In the records below, repeat exactly the lines between the line holding "результати основного етапу" and the line holding "c à la recherche", inclusive, and drop the pictures.

• **Data for this task**
*** Begin section ***
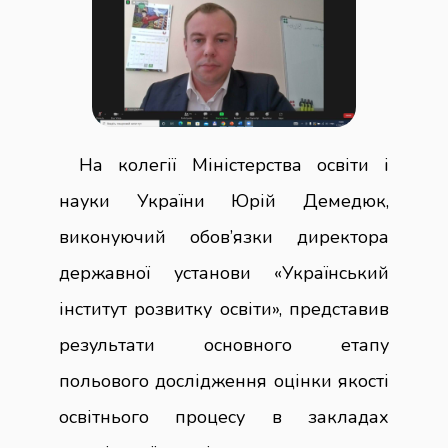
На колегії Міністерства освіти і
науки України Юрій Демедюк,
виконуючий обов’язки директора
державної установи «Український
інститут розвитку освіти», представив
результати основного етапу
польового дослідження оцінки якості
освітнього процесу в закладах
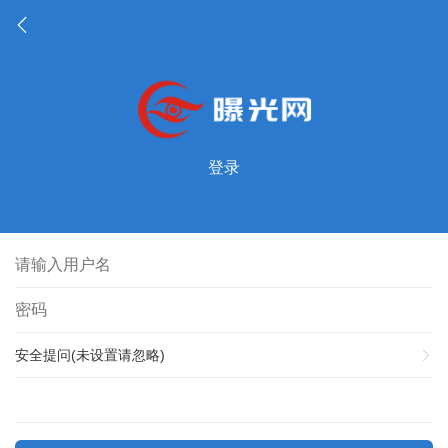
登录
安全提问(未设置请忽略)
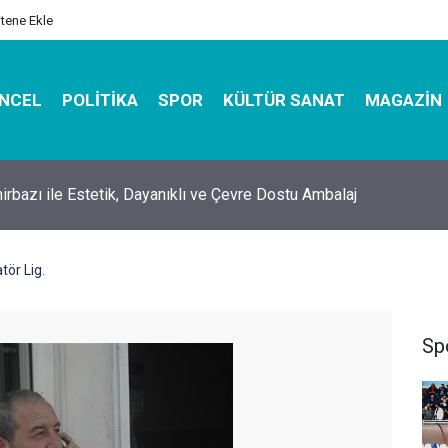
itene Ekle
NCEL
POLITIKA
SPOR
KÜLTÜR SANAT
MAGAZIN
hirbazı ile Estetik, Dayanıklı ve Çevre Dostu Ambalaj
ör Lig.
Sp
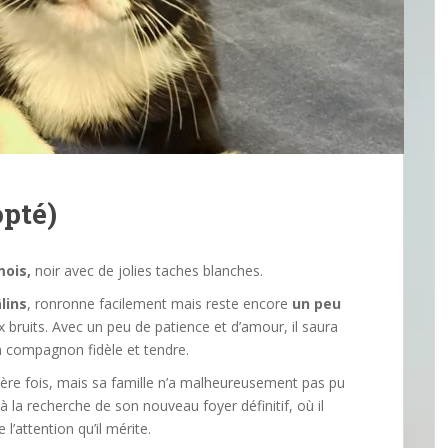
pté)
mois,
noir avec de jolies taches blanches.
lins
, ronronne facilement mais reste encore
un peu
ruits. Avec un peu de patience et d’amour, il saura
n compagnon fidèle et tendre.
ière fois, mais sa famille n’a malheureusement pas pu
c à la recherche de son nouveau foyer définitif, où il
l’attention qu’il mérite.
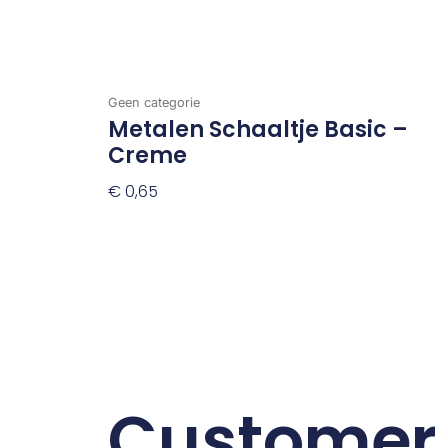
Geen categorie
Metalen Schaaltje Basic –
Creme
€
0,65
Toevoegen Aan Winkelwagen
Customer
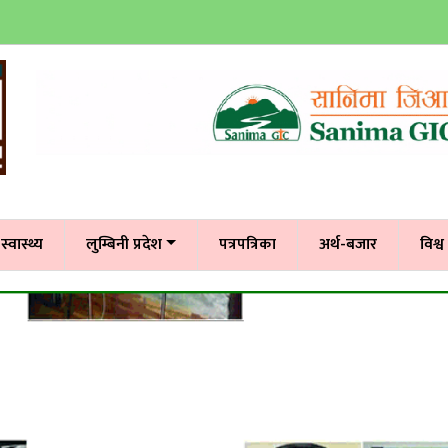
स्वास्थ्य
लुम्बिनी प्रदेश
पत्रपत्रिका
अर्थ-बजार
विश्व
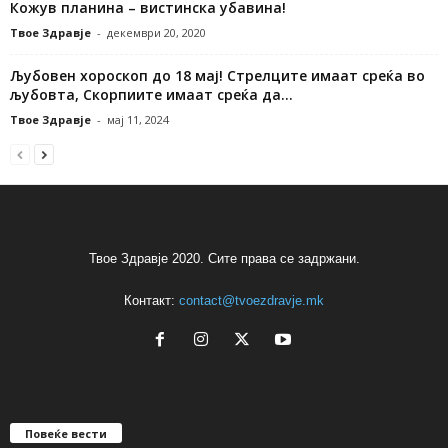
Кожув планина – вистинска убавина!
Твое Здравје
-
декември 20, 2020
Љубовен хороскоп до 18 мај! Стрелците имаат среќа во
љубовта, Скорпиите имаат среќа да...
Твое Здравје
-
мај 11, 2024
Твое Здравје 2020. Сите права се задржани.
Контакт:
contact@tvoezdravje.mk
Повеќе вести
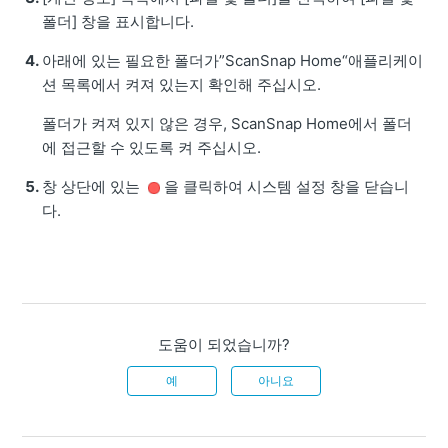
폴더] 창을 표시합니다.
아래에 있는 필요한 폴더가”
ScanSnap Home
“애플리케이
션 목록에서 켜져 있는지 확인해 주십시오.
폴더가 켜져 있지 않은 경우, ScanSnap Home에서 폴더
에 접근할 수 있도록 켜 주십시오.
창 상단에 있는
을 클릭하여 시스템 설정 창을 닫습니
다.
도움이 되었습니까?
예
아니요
*** End section ***
*** Begin section ***
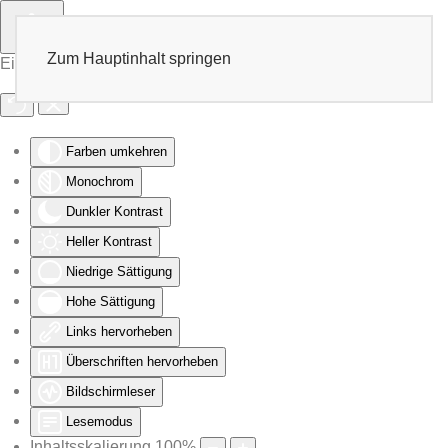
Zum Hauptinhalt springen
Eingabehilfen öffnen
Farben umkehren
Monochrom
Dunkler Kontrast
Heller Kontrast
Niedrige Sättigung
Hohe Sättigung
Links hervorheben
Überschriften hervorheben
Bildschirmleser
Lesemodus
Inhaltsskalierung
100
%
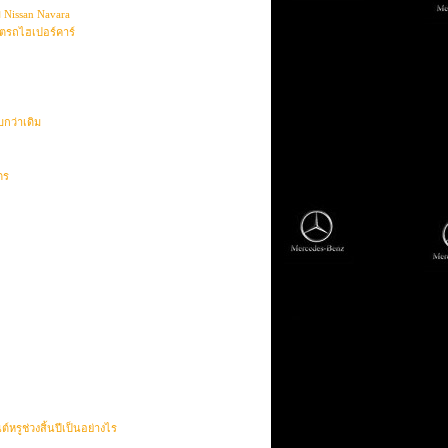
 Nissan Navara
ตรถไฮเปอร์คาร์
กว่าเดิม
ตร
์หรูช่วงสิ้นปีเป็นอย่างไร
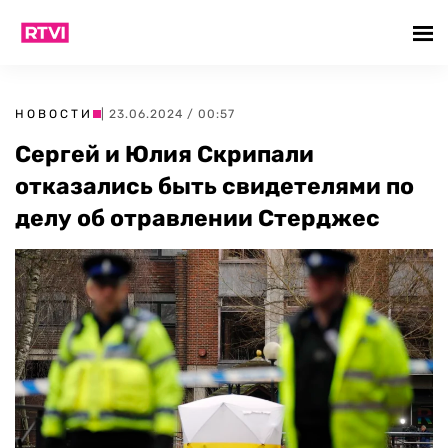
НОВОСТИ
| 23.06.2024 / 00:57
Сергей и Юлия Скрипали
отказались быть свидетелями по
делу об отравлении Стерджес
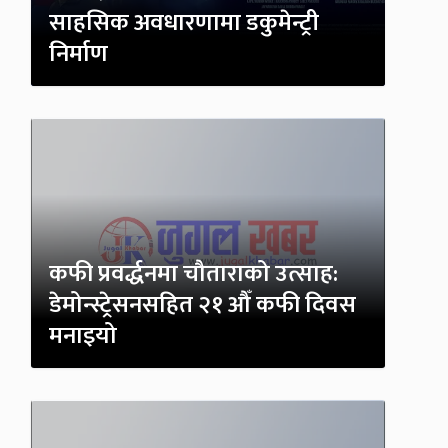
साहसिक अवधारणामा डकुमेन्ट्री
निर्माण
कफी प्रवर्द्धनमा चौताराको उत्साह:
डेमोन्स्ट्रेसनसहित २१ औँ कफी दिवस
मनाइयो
*** End section ***
• **Written solution**
результати основного етапу
польового дослідження оцінки якості
освітнього процесу в закладах
登录
安全提问(未设置请忽略)
itene Ekle
NCEL
POLITIKA
SPOR
KÜLTÜR SANAT
MAGAZIN
hirbazı ile Estetik, Dayanıklı ve Çevre Dostu Ambalaj
ör Lig.
Sp
pté)
mois,
noir avec de jolies taches blanches.
lins
, ronronne facilement mais reste encore
un peu
ruits. Avec un peu de patience et d’amour, il saura
n compagnon fidèle et tendre.
ière fois, mais sa famille n’a malheureusement pas pu
c à la recherche de son nouveau foyer définitif, où il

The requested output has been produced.